2. Faction based games need robust faction management systems. Large groups benefit from this significantly, but the ability to form complex alliances, sub-allegiances, guild ranks, etc. give smaller groups a much better fighting chance. Shadowbane was GREAT for this. I don't recall another game ever having sub-guilds. It allowed multiple builds to pledge to a nation or master guild which made communication and collaboration far easier, and importantly, allowed groups to maintain varying degrees of autonomy and not subject themselves to the full wrath of drama a super-guild is capable of creating. I doubt many of SB's server wars would have been as epic without this fantastic system.

3. The sheep need to be given a purpose beyond being food for the wolves. One of the best solutions is a deep tradeskill system that many PvPers won't be interested in, have the time to do, or are flat out unable to do based on their own skill selections. This gives the sheep value to some wolves so they will be integrated, protected, or left alone. It also deepens interaction possibilities beyond making every encounter a fight.

I don't know if Crowfall will address any of these problems, but these are key areas where most hardcore PvP games have failed, as fun as many of them may have been.

Some pretty good ideas there. I see so many talk about great fight in PvP, epic, and went on through the day, Back and forth battle are mentioned. And there is no better feeling than beating a HUMAN not a NPC in a battle of wits and skill. I KNOW why we all want this experience, I know why game company's try to bring this to us.

You made me think, with your "sheep a purpose" , the protection idea is pretty good, but i doubt many will just tradeskill, there would have to be some good PvE for those guys, and a reason for the PvP to escort or be around to protect them.
 

GoodRevrnd

Diamond Member
Dec 27, 2001
6,803
581
126
You made me think, with your "sheep a purpose" , the protection idea is pretty good, but i doubt many will just tradeskill, there would have to be some good PvE for those guys, and a reason for the PvP to escort or be around to protect them.

Naturally, although SWG (and even UO) proved plenty of people are willing to JUST tradeskill. This probably isn't appropriate in a game like Crowfall, but you still need something in there for these people. I'm sure there will be some sort of PvE. That's the only logical way to funnel crafting resources into the economy.

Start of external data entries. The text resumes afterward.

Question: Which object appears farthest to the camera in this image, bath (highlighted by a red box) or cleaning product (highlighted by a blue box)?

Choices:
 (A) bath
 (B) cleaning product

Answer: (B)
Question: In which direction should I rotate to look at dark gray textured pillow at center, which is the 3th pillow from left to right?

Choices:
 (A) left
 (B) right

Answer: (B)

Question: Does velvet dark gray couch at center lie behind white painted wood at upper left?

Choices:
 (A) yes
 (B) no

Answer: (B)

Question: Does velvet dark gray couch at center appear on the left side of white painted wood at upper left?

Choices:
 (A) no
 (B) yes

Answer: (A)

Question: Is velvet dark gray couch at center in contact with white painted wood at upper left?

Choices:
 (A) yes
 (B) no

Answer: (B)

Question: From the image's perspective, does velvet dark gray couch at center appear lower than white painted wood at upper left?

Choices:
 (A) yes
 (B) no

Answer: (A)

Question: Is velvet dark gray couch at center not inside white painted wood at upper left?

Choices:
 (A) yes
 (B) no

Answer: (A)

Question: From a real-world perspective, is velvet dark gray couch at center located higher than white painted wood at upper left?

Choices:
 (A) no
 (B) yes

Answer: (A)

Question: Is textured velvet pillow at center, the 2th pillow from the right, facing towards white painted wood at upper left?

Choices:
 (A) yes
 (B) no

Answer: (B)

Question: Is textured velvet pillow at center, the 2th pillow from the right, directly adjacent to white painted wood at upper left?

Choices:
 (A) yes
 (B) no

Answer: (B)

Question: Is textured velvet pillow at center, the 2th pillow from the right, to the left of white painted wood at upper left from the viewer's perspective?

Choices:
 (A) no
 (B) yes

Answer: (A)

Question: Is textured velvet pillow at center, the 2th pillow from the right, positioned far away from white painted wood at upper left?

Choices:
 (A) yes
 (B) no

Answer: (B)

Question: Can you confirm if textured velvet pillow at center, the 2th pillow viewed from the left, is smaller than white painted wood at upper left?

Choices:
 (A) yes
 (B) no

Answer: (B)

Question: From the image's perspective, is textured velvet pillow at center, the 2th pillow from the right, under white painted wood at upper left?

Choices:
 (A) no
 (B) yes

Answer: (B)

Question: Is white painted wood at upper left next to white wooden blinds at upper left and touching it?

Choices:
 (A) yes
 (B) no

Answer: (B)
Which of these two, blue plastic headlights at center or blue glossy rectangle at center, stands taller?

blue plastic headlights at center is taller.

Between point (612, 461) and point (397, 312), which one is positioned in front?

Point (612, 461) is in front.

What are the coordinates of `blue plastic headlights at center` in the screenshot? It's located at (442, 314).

What if if you completely min/max your character for combat, yielding you a 20% combat power advantage over someone who has min/maxed for crafting? By doing this, at best you can only master a single trade which has high utility but not high value, something like fletching, so you are at least able to supply yourself with a steady stream of master tier arrows. You have one gathering skill that you can harvest at 75% efficiency and the rest harvest at 50% Conversely, the character min/maxed for crafting is able to grand master 2 high value trades like armorsmithing and enchanting, 2 high utility trades, and can gather 2 resources at 125% efficiency and everything else at 75%.

Now, imagine the best resources are in highly contentious areas. The combat character could take care of himself there, but his yields for the time invested are garbage. The crafting character could go by himself and harvest no problem, but if he runs into trouble he'll be at a distinct disadvantage and could just lose everything.

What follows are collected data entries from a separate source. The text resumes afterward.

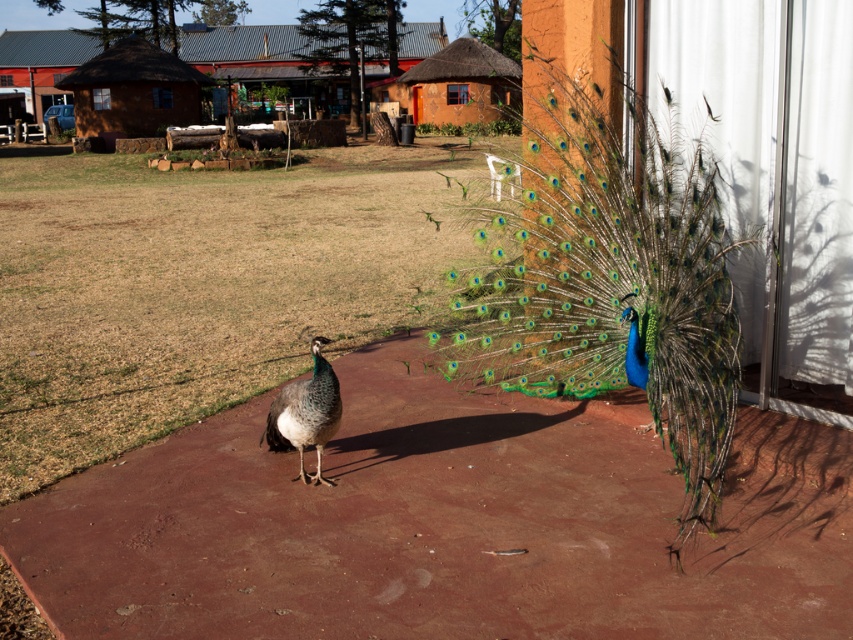 Question: Which point is farther from the camera taking this photo?

Choices:
 (A) (144, 83)
 (B) (274, 435)

Answer: (A)

Question: Which point is farther from the camera taking this photo?

Choices:
 (A) (315, 412)
 (B) (416, 81)
 (C) (94, 81)

Answer: (B)

Question: Which point is farther to the camera?

Choices:
 (A) (547, 358)
 (B) (471, 38)
 (C) (318, 417)
 (D) (265, 428)

Answer: (B)

Question: Can you confirm if shiny blue peacock at center is thinner than terracotta thatched hut at center?

Choices:
 (A) no
 (B) yes

Answer: (A)

Question: Is shiny green peacock at center positioned behind shiny metallic tail at center?

Choices:
 (A) yes
 (B) no

Answer: (B)

Question: Is brown thatched hut at upper left closer to camera compared to terracotta thatched hut at center?

Choices:
 (A) no
 (B) yes

Answer: (B) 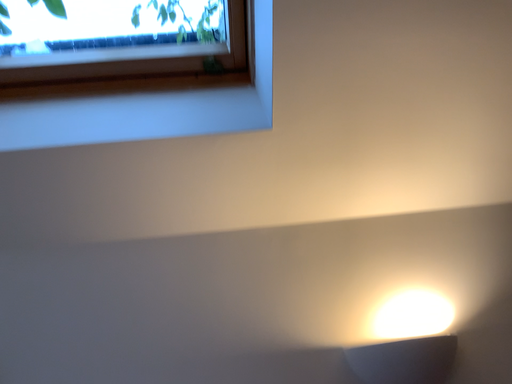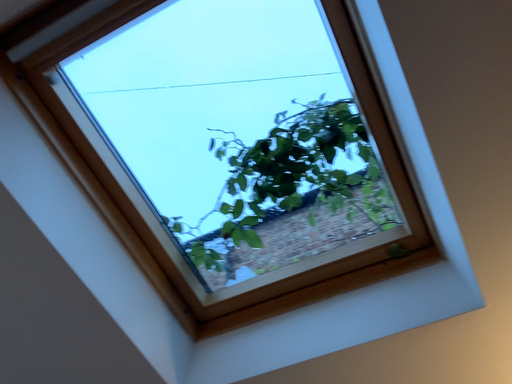 Question: Which way did the camera rotate in the video?

Choices:
 (A) rotated downward
 (B) rotated upward

Answer: (B)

Or... what if... they went together and they both were more likely to leave happy having both fulfilled their roles? You could amplify this benefit even more. What if the combat character could "assist" the crafter's gather for a 50% gather speed boost.

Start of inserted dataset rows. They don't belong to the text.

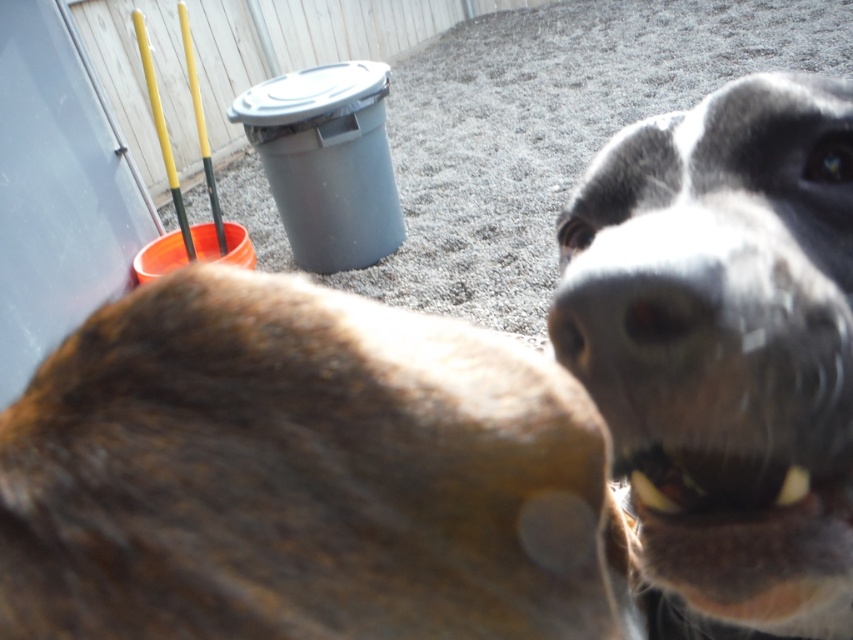 Who is higher up, brown fur at center or black smooth nose at center?

black smooth nose at center is above.

Where is `brown fur at center`? The height and width of the screenshot is (640, 853). brown fur at center is located at coordinates (302, 476).

Locate an element on the screen. This screenshot has height=640, width=853. brown fur at center is located at coordinates (302, 476).

Can you confirm if brown fur at center is shorter than white glossy teeth at lower right?

Incorrect, brown fur at center's height does not fall short of white glossy teeth at lower right's.

Does brown fur at center have a lesser width compared to white glossy teeth at lower right?

In fact, brown fur at center might be wider than white glossy teeth at lower right.

Between point (230, 564) and point (685, 449), which one is positioned behind?

The point (685, 449) is more distant.

The image size is (853, 640). Find the location of `brown fur at center`. brown fur at center is located at coordinates (302, 476).

Between point (722, 220) and point (689, 500), which one is positioned in front?

Positioned in front is point (722, 220).

Is point (833, 582) closer to viewer compared to point (688, 452)?

No, it is not.

The width and height of the screenshot is (853, 640). What do you see at coordinates (724, 353) in the screenshot?
I see `black fur dog at center` at bounding box center [724, 353].

Where is `black fur dog at center`? Image resolution: width=853 pixels, height=640 pixels. black fur dog at center is located at coordinates (724, 353).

These types of synergies are critical in PvP MMOs, otherwise what's the point of all that persistence? Without these synergies, everyone will be a min/maxed combatant in a never-ending gankfest for no real reason. The sheep, crafting, social interactions, economy, politicking, etc. all greatly increase the intensity of every combat encounter--which really is why most of us play PvP MMOs instead of round after round of CoD.